Activity — Print the data below exactly, but only the lines from the one containing "ще спорят дали" down to the one containing "въртящият момент, плюс", inclusive.

Source data —
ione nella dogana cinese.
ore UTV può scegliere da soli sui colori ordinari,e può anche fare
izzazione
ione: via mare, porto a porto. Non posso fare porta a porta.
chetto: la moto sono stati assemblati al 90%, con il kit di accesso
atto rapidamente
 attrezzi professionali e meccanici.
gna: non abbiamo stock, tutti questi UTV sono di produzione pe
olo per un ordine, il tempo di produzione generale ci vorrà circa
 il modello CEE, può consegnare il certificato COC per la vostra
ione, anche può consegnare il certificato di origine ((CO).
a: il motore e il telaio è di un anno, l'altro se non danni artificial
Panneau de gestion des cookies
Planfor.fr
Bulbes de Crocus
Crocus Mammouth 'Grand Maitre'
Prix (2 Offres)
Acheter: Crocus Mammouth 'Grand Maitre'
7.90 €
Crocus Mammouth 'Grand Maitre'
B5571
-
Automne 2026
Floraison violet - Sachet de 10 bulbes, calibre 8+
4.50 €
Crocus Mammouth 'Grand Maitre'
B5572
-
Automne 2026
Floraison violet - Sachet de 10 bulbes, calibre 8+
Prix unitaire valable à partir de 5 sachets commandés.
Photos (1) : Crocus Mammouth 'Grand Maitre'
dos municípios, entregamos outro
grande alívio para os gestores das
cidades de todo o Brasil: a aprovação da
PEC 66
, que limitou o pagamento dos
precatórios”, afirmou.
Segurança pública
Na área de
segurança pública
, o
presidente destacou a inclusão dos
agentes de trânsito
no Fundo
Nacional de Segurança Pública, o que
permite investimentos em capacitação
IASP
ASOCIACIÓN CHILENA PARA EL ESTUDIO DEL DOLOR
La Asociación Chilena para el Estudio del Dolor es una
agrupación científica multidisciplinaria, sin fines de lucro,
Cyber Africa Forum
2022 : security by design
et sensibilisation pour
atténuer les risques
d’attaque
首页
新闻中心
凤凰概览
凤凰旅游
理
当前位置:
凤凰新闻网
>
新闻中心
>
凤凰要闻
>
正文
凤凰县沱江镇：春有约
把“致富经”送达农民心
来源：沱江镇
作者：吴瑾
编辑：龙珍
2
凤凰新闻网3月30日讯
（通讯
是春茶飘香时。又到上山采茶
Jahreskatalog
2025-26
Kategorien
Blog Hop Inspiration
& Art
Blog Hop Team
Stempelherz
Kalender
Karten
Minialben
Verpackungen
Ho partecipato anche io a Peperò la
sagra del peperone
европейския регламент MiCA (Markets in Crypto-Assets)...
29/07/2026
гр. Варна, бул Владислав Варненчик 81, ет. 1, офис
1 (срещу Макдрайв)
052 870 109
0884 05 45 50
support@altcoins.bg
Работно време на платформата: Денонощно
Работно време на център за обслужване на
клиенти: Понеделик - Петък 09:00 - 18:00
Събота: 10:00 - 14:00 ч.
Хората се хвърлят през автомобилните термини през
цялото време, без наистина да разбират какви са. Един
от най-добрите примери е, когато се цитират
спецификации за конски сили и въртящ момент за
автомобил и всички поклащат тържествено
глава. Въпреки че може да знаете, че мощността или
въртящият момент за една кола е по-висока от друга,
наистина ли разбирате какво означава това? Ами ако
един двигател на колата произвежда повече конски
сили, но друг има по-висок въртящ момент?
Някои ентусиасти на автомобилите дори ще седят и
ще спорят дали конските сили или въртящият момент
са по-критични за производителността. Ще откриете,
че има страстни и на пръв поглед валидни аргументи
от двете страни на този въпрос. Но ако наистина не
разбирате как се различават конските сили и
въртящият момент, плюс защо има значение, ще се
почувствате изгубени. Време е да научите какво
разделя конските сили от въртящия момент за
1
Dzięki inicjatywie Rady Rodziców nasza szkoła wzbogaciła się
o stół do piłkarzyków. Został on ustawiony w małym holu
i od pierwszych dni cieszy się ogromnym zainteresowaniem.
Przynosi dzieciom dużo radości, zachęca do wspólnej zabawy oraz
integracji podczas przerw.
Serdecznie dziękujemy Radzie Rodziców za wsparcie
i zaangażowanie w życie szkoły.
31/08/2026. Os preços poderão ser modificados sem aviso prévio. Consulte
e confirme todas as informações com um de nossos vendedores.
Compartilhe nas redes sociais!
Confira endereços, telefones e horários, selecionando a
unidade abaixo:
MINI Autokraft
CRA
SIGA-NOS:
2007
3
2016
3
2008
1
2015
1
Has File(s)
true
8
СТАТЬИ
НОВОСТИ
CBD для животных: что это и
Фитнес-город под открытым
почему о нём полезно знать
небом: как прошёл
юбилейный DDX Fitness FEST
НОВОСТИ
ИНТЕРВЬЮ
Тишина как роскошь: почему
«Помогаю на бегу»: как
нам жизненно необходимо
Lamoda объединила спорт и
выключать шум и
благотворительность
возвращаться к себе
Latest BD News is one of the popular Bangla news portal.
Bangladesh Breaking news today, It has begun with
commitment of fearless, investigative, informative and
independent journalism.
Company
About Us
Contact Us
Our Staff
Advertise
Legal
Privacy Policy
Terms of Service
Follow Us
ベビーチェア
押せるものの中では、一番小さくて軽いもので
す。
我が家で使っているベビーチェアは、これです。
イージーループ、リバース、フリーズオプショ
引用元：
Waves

Exercise solution —
ще спорят дали конските сили или въртящият момент
са по-критични за производителността. Ще откриете,
че има страстни и на пръв поглед валидни аргументи
от двете страни на този въпрос. Но ако наистина не
разбирате как се различават конските сили и
въртящият момент, плюс защо има значение, ще се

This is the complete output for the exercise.